Providing drainage systems for back gardens in new build properties is usually a prohibitively costly and unnecessary expense for the builder. The problem is, in a relatively short period and particularly when heavy rains occur, it becomes evident there’s nowhere for the standing water to go, the ground being so compacted. Normal aeration of a newly-laid lawn will have little or no effect, penetrating only a few inches into the heavily compacted area under the topsoil. Terrain Aeration has worked with the builders for many years resolving the problem with their deep penetration aeration system. The company’s range of machines is designed for use from open spaces to tight-entranced, enclosed gardens.
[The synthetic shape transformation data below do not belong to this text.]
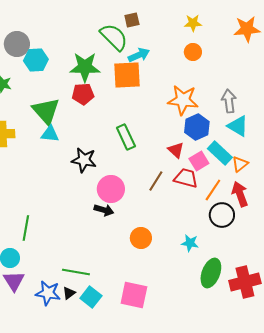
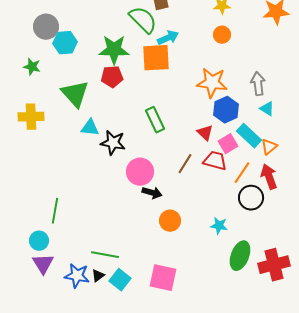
cyan triangle: (238, 126) -> (267, 109), size x0.7
cyan triangle: (50, 134) -> (90, 128), moved
black arrow: (104, 210) -> (152, 193), moved

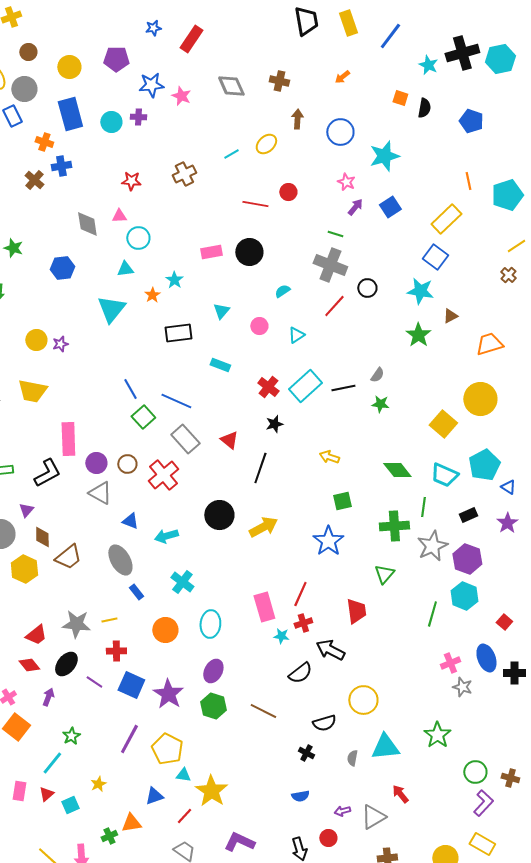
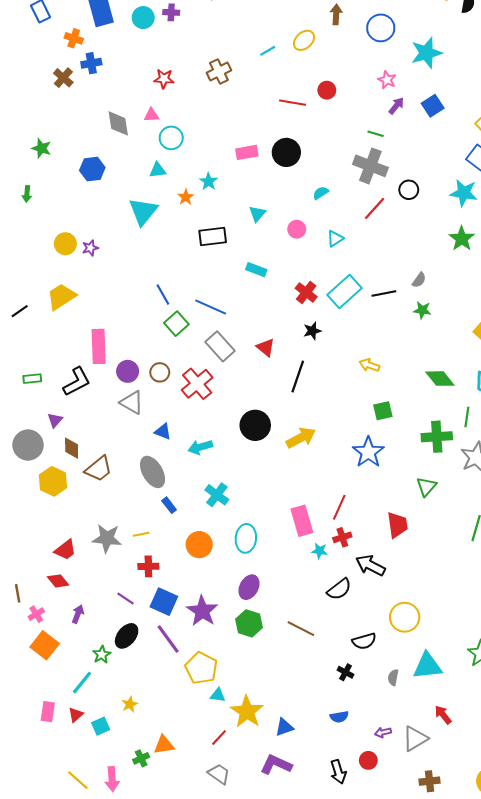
yellow trapezoid: (32, 391) -> (61, 297), turned 136
black ellipse: (66, 664) -> (127, 636), moved
purple line: (129, 739) -> (168, 639), moved, turned -64
blue triangle: (154, 796) -> (284, 727), moved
The Terrain Aeration machine hammers a hollow probe one metre into the soil using a JCB road breaker gun (this is needed because the ground is so compact at depth that it needs this hammer to break through). Once the probe has reached one-metre depth, compressed air is released up to a maximum of 20Bar (280psi). The Terrain Aeration machines are the only ones using such high air pressure, which is needed to fracture and fissure the soil. The probe is withdrawn and the process repeated using spacings on a staggered grid pattern – this means that each shot interconnects with the previous ones. On the tail end of the air blast, dried seaweed is injected which sticks to the walls of the fractures and fissures and, over time, expands and contracts with the moisture content in the soil – similar to “breathing” underground. The 1½” probe holes created by the Terrain Aeration machine are backfilled with aggregate to provide a semi-permanent aeration/ventilation shaft, helping to keep the whole aeration process working. Terrain Aeration is already set to work with the housebuilders once again, as soon as the current restrictions are lifted, and to contribute to getting the housing market back on track.